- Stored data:
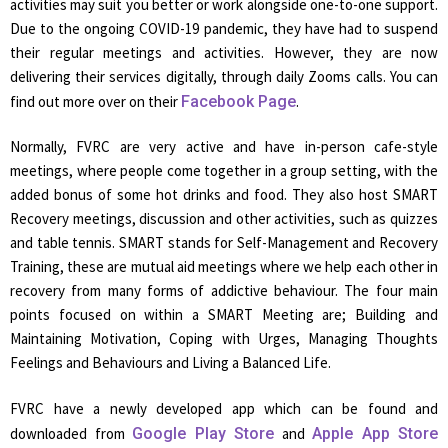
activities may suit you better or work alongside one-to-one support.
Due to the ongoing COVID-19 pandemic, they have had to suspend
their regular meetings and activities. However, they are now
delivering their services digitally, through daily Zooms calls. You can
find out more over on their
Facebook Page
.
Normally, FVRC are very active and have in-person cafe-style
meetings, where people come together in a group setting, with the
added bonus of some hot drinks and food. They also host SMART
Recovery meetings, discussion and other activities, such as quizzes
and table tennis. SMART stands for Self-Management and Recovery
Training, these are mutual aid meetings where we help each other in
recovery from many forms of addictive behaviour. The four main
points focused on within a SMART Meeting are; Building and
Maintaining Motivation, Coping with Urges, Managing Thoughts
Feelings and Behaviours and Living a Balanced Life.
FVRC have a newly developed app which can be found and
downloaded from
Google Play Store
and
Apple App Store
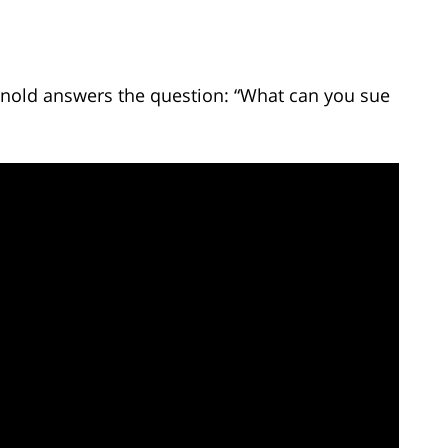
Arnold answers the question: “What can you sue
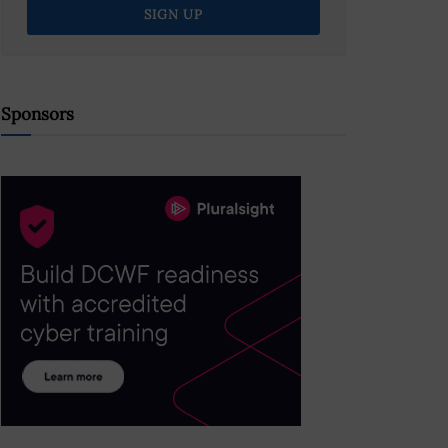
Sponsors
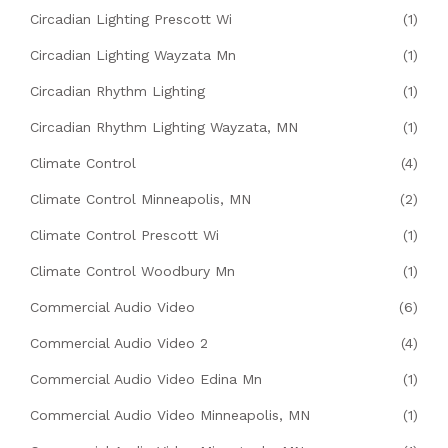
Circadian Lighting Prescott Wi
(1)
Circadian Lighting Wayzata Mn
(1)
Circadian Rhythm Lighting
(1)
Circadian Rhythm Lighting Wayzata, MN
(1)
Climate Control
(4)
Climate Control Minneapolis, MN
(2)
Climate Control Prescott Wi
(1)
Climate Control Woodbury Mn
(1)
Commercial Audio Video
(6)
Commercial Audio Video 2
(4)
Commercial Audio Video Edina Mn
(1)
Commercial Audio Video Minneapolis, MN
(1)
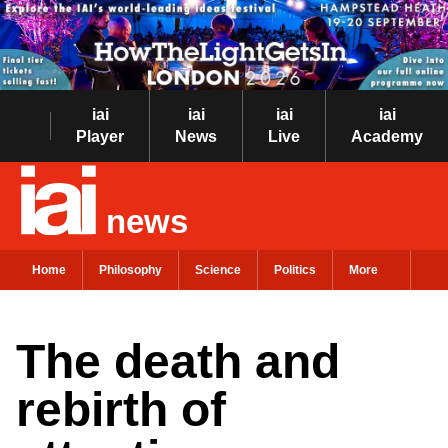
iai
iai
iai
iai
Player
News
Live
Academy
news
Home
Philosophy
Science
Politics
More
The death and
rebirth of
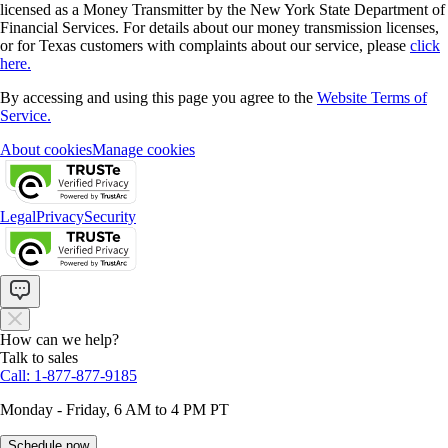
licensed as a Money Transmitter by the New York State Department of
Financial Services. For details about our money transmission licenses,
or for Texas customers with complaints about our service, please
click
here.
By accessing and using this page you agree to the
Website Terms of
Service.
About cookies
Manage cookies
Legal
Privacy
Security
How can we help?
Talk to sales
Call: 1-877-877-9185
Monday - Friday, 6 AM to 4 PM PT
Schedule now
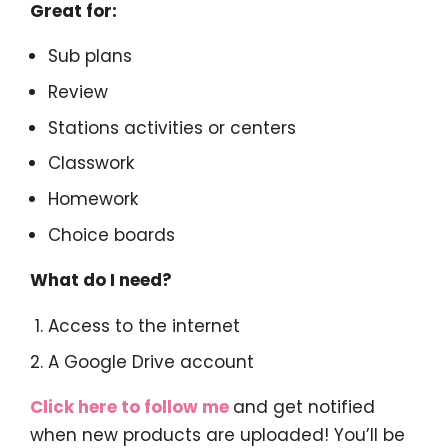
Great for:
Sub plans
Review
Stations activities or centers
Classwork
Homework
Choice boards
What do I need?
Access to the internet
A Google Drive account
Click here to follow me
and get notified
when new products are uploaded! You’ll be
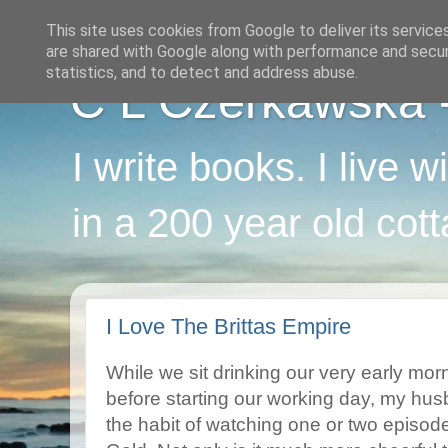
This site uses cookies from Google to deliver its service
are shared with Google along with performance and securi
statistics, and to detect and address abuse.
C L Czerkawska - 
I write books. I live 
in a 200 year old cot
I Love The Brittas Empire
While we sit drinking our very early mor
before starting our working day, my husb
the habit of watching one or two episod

- The task:
Beginning with the first line of the records and ending with the line that contains "Recovery meetings, discussion", reproduce every line exactly, omitting pictures and adding nothing.

- Exercise solution:
activities may suit you better or work alongside one-to-one support.
Due to the ongoing COVID-19 pandemic, they have had to suspend
their regular meetings and activities. However, they are now
delivering their services digitally, through daily Zooms calls. You can
find out more over on their
Facebook Page
.
Normally, FVRC are very active and have in-person cafe-style
meetings, where people come together in a group setting, with the
added bonus of some hot drinks and food. They also host SMART
Recovery meetings, discussion and other activities, such as quizzes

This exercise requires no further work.